While it is the star of Atlanta History Center’s new transportation exhibit, the Texas is far from its only artifact. Numerous objects from Atlanta railroads will be displayed alongside the locomotive, including:

· A circa 1900 bench where countless travelers waited to board passenger trains from the Georgia Railroad/Atlanta & West Point/Western Railway of Alabama family of railroads

· Signage from a 1949 Pullman sleeping car built for Southern Railway

· The 1905 bronze building dedication plaque from Atlanta’s Terminal Station

· A circa 1940 operating signal from Terminal Station

· The original Track 1 sign from Atlanta’s 1930 Union Station

· Original gate signs for trains announcing departure times for trains operating to and from Atlanta’s Terminal and Union stations

· Western Union telegraph signage and clocks

· And signs from other railroads that served Atlanta over the years

Other aspects of the Locomotion: Railroads and the Making of Atlanta exhibit chronicle the Great Locomotive Chase, the experience of working on the railroad (told in oral history recordings), the science and mechanics of a steam locomotive at work, segregation on the rails, the impact and presence that railroads continue to have in our lives today, and the many decisions that guided the detailed Texas restoration.

The Atlanta History Center is further enhancing the experience by creating a series of rail-inspired Meet the Past museum theatre characters that will also premiere with the opening of Texas in November.
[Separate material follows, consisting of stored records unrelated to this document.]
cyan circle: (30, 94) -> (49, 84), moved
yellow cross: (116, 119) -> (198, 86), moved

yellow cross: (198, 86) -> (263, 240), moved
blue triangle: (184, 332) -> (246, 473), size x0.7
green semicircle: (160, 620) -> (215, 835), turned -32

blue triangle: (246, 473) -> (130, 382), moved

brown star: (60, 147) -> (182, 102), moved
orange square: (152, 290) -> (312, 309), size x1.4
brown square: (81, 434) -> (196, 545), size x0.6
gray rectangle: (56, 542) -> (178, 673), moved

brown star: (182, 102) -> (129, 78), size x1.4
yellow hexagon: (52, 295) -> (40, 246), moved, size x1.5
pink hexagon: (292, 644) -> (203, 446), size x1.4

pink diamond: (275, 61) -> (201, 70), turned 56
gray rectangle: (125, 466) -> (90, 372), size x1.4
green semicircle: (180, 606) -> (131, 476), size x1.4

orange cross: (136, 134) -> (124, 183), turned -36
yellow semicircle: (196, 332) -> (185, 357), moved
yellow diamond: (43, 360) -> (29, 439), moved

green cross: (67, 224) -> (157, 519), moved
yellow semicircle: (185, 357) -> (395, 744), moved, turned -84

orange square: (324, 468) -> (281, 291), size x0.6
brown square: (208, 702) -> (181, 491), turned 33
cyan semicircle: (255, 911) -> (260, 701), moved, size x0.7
Performed in the Rollins Gallery on weekends, these include Pullman porter James Stewart, Southern Railway chairman W. Graham Claytor Jr., and pioneering woman switch tender and brakeman Gertie Stewart.

As part of the Atlanta History Center’s hands-on-history approach, guests will be invited to climb up into the locomotive’s cab and get the engineer’s view of the larger-than-life Texas.

Atlanta History Center leaders decided to restore the Texas to its 1886 appearance, true to its surviving vintage parts and an accurate representation of the time when railroads were building Atlanta into a transportation and commercial center. By coincidence, 1886 is also the year that The Battle of Atlanta cyclorama painting was completed by German artists at the American Panorama Company in Milwaukee, linking these two objects through that shared year.

The Atlanta History Center dedicated $500,000 to Texas conservation.

Major funding for the new gallery was provided by the Gary W. Rollins Foundation. CSX is major sponsor for the accompanying exhibit.